DATA TO PROCESS:
===

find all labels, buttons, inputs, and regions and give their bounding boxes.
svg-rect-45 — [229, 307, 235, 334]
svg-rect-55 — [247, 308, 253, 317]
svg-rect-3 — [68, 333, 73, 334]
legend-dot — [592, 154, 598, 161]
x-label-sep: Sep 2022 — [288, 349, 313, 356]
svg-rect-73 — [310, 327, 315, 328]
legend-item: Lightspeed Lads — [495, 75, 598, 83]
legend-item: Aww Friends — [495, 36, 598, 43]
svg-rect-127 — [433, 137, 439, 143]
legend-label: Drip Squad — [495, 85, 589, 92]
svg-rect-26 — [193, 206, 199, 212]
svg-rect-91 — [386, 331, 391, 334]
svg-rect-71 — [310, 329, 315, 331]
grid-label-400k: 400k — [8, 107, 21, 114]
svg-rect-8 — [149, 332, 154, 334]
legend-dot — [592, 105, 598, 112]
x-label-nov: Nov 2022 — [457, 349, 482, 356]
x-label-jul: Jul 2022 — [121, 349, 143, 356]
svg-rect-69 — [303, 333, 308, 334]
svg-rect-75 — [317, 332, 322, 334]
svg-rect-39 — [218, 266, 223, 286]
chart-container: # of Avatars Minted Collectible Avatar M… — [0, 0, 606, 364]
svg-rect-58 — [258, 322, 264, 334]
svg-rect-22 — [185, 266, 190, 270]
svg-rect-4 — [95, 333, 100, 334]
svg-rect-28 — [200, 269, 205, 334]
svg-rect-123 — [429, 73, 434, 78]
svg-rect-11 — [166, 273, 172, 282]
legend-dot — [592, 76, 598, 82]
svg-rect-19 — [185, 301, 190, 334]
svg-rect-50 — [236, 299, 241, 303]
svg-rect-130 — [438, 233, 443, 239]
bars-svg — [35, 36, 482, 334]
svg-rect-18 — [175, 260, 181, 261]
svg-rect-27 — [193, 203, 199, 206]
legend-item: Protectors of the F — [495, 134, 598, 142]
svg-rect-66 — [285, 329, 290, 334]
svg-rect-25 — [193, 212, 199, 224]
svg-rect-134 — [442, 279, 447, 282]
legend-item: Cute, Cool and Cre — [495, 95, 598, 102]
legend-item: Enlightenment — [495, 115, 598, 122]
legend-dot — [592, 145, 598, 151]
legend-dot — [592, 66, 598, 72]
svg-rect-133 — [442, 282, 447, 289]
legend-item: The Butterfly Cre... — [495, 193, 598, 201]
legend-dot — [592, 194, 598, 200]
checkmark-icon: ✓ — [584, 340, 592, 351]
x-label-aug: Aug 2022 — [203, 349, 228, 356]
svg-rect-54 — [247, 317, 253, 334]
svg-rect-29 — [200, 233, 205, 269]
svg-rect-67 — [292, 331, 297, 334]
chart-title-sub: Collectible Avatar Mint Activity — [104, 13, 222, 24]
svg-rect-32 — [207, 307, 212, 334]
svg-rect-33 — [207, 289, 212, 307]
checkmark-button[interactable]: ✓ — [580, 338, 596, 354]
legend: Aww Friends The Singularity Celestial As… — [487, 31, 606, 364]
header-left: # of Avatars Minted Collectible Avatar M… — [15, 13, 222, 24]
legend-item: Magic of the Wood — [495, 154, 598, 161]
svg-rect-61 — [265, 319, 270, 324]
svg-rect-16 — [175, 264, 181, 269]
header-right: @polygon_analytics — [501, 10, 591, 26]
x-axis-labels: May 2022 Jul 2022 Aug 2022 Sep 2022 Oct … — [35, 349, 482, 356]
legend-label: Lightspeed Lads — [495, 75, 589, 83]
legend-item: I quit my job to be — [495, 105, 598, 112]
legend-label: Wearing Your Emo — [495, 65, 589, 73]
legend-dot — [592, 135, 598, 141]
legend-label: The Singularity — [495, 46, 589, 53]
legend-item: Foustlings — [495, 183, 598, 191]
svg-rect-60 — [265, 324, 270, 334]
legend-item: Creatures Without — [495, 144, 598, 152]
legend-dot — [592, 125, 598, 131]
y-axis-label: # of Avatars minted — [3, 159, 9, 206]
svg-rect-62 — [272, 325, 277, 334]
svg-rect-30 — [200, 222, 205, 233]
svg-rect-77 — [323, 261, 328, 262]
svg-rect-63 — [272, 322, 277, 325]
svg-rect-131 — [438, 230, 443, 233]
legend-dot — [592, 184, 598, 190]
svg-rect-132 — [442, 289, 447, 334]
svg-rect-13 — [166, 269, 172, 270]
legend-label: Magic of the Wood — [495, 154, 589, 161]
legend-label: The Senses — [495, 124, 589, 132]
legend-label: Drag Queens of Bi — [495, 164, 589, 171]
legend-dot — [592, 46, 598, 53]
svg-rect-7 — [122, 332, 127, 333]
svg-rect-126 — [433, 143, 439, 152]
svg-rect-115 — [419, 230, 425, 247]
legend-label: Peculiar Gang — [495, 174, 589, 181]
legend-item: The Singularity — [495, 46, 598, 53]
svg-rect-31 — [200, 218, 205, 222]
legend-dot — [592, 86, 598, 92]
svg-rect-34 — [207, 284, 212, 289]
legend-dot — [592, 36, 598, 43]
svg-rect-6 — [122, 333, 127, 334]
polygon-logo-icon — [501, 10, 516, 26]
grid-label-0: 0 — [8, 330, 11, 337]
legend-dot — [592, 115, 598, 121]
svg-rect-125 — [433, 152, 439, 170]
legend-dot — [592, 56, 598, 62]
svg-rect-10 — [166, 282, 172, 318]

===

WORK ITEM: Restate each record word for word.

FINISHED TASK:
find all labels, buttons, inputs, and regions and give their bounding boxes.
svg-rect-45 — [229, 307, 235, 334]
svg-rect-55 — [247, 308, 253, 317]
svg-rect-3 — [68, 333, 73, 334]
legend-dot — [592, 154, 598, 161]
x-label-sep: Sep 2022 — [288, 349, 313, 356]
svg-rect-73 — [310, 327, 315, 328]
legend-item: Lightspeed Lads — [495, 75, 598, 83]
legend-item: Aww Friends — [495, 36, 598, 43]
svg-rect-127 — [433, 137, 439, 143]
legend-label: Drip Squad — [495, 85, 589, 92]
svg-rect-26 — [193, 206, 199, 212]
svg-rect-91 — [386, 331, 391, 334]
svg-rect-71 — [310, 329, 315, 331]
grid-label-400k: 400k — [8, 107, 21, 114]
svg-rect-8 — [149, 332, 154, 334]
legend-dot — [592, 105, 598, 112]
x-label-nov: Nov 2022 — [457, 349, 482, 356]
x-label-jul: Jul 2022 — [121, 349, 143, 356]
svg-rect-69 — [303, 333, 308, 334]
svg-rect-75 — [317, 332, 322, 334]
svg-rect-39 — [218, 266, 223, 286]
chart-container: # of Avatars Minted Collectible Avatar M… — [0, 0, 606, 364]
svg-rect-58 — [258, 322, 264, 334]
svg-rect-22 — [185, 266, 190, 270]
svg-rect-4 — [95, 333, 100, 334]
svg-rect-28 — [200, 269, 205, 334]
svg-rect-123 — [429, 73, 434, 78]
svg-rect-11 — [166, 273, 172, 282]
legend-dot — [592, 76, 598, 82]
svg-rect-19 — [185, 301, 190, 334]
svg-rect-50 — [236, 299, 241, 303]
svg-rect-130 — [438, 233, 443, 239]
bars-svg — [35, 36, 482, 334]
svg-rect-18 — [175, 260, 181, 261]
svg-rect-27 — [193, 203, 199, 206]
legend-item: Protectors of the F — [495, 134, 598, 142]
svg-rect-66 — [285, 329, 290, 334]
svg-rect-25 — [193, 212, 199, 224]
svg-rect-134 — [442, 279, 447, 282]
legend-item: Cute, Cool and Cre — [495, 95, 598, 102]
legend-item: Enlightenment — [495, 115, 598, 122]
legend-dot — [592, 145, 598, 151]
legend-dot — [592, 66, 598, 72]
svg-rect-133 — [442, 282, 447, 289]
legend-item: The Butterfly Cre... — [495, 193, 598, 201]
legend-dot — [592, 194, 598, 200]
checkmark-icon: ✓ — [584, 340, 592, 351]
x-label-aug: Aug 2022 — [203, 349, 228, 356]
svg-rect-54 — [247, 317, 253, 334]
svg-rect-29 — [200, 233, 205, 269]
svg-rect-67 — [292, 331, 297, 334]
chart-title-sub: Collectible Avatar Mint Activity — [104, 13, 222, 24]
svg-rect-32 — [207, 307, 212, 334]
svg-rect-33 — [207, 289, 212, 307]
checkmark-button[interactable]: ✓ — [580, 338, 596, 354]
legend: Aww Friends The Singularity Celestial As… — [487, 31, 606, 364]
header-left: # of Avatars Minted Collectible Avatar M… — [15, 13, 222, 24]
legend-item: Magic of the Wood — [495, 154, 598, 161]
svg-rect-61 — [265, 319, 270, 324]
svg-rect-16 — [175, 264, 181, 269]
header-right: @polygon_analytics — [501, 10, 591, 26]
x-axis-labels: May 2022 Jul 2022 Aug 2022 Sep 2022 Oct … — [35, 349, 482, 356]
legend-label: Lightspeed Lads — [495, 75, 589, 83]
legend-item: I quit my job to be — [495, 105, 598, 112]
legend-label: Wearing Your Emo — [495, 65, 589, 73]
legend-dot — [592, 135, 598, 141]
legend-label: The Singularity — [495, 46, 589, 53]
legend-item: Foustlings — [495, 183, 598, 191]
svg-rect-60 — [265, 324, 270, 334]
legend-item: Creatures Without — [495, 144, 598, 152]
legend-dot — [592, 125, 598, 131]
y-axis-label: # of Avatars minted — [3, 159, 9, 206]
svg-rect-62 — [272, 325, 277, 334]
svg-rect-30 — [200, 222, 205, 233]
svg-rect-77 — [323, 261, 328, 262]
svg-rect-63 — [272, 322, 277, 325]
svg-rect-131 — [438, 230, 443, 233]
legend-dot — [592, 184, 598, 190]
svg-rect-132 — [442, 289, 447, 334]
svg-rect-13 — [166, 269, 172, 270]
legend-label: Magic of the Wood — [495, 154, 589, 161]
legend-label: The Senses — [495, 124, 589, 132]
legend-label: Drag Queens of Bi — [495, 164, 589, 171]
legend-dot — [592, 46, 598, 53]
svg-rect-7 — [122, 332, 127, 333]
svg-rect-126 — [433, 143, 439, 152]
svg-rect-115 — [419, 230, 425, 247]
legend-label: Peculiar Gang — [495, 174, 589, 181]
legend-item: The Singularity — [495, 46, 598, 53]
svg-rect-31 — [200, 218, 205, 222]
legend-dot — [592, 86, 598, 92]
svg-rect-34 — [207, 284, 212, 289]
legend-dot — [592, 36, 598, 43]
svg-rect-6 — [122, 333, 127, 334]
polygon-logo-icon — [501, 10, 516, 26]
grid-label-0: 0 — [8, 330, 11, 337]
legend-dot — [592, 115, 598, 121]
svg-rect-125 — [433, 152, 439, 170]
legend-dot — [592, 56, 598, 62]
svg-rect-10 — [166, 282, 172, 318]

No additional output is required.